A shrimp farm in Thailand brings net private economic returns of $1,220/hectare/year; but the swamp brings benefits of $10,821/hectare/year for protecting the coast against storms, $987/hectare/year for acting as a nursery for offshore fisheries, and $584/hectare/year for wood gathering. The study didn't attempt to quantify what might be the largest benefit: the carbon sequestration value of the mangrove trees. In other words, the purportedly useless mangrove swamp is worth ten times as much as the productive shrimp farm. A different study of mangroves in Vietnam found that planting the trees cost $1.1M but saved annual expenditures on dike maintenance of $7.3M.

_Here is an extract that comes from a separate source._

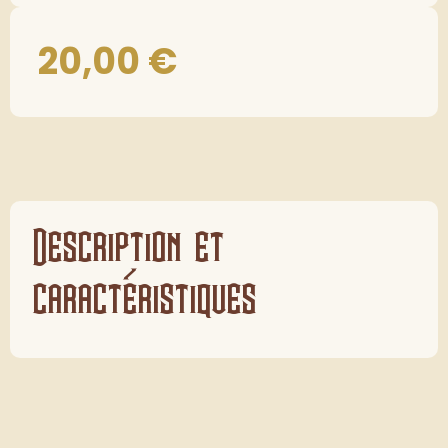
20,00
€
Description et
caractéristiques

Need another concrete example? In Costa Rica, preserving a forest increases the yield of coffee farms by 20% because the forest shelters pollinating insects. In New Zealand, a grassland conservation park acts as a natural water catchment, supplying the Otago region with free water that would cost $136M/year (in New Zealand currency) to bring in from elsewhere.
The study quantifies REDD (reducing emissions through deforestation and degradation), an important acronym for climate talks next month in Copenhagen. Expanding REDD (paying people to not cut down forests) to REDD-Plus (paying them to restore trees) increases carbon mitigation potential. Currently, REDD is estimated to cost the world $17B to 33B/year, while the long term benefits are $3.7T in present value; deforestation is generally believed to account for 15-20% of all the carbon emissions of the world, or more carbon than all cars, trucks, planes, and ships combined.
The TEEB report provides reasons to invest in "natural capital." Among them are climate change mitigation and adaptation (REDD is a very inexpensive way to cut down carbon emissions, compared with fantastically expensive methods such as carbon capture and storage, or so-called clean coal); ecological infrastructure such as water purification; investment in protected areas; and restoration of degraded ecosystems.
What's the most surprising aspect of the study? The researchers report, via Newsweek, the high ratios of return when conservation projects were undertaken. With agriculture alone, addressing problems with soil consistency or water contamination would pay substantial dividends, they found -- an average global rate of return of $60 for every $1 invested.
I was struck by a different issue -- the paucity of United States examples. In New York, payments to maintain water purification services in the Catskills watershed were $1B - $1.5B, significantly less than the cost of constructing ($6-8B) and maintaining ($300M-500M/year) a filtration plant. That's smart thinking. However, compare the typical United States Forestry Service timberboard-feet thinking with that of India, as described in the TEEB report. The Indian Supreme Court has drawn up a scheme of payments for converting forests to other uses, based on values such as timber, fuel wood, ecotourism, and values for conserving habitat of charismatic species such as the Bengal tiger and Asiatic lion. If you cut down a tree, you pay the Afforestation Fund, which releases 143M Euros every year for afforestation, wildlife conservation, and rural jobs.
What would happen if the United States were to calculate the nitrogen cost for every bag of chemical fertilizer sold, and tax accordingly? Nitrogen from agriculture causes dead zones in the Gulf of Mexico and Cheseapeake Bay.
What would happen if the United States Forest Service were to assess the true carbon sequestration value of boreal forests in considering logging requests? Boreal forests account for 60 percent of all forest carbon sinks.
What would happen if the United States were to require that all operators of confined animal feedlot operations pay for the methane emissions of their animals? Methane from cattle is a major contributor to climate change. Even a minor matter such as changing cows' diet from corn and soy to alfalfa and flaxseed cuts methane emissions 18%.
Some governments are on board with the TEEB concept already: Germany, which initiated the project in 2007, Norway, and Britain. However, common sense, long term thinking, and making the polluter pay are novel concepts in the United States. We need to better calculate the economic benefits of ecosystems along with the costs of ecosytem destruction.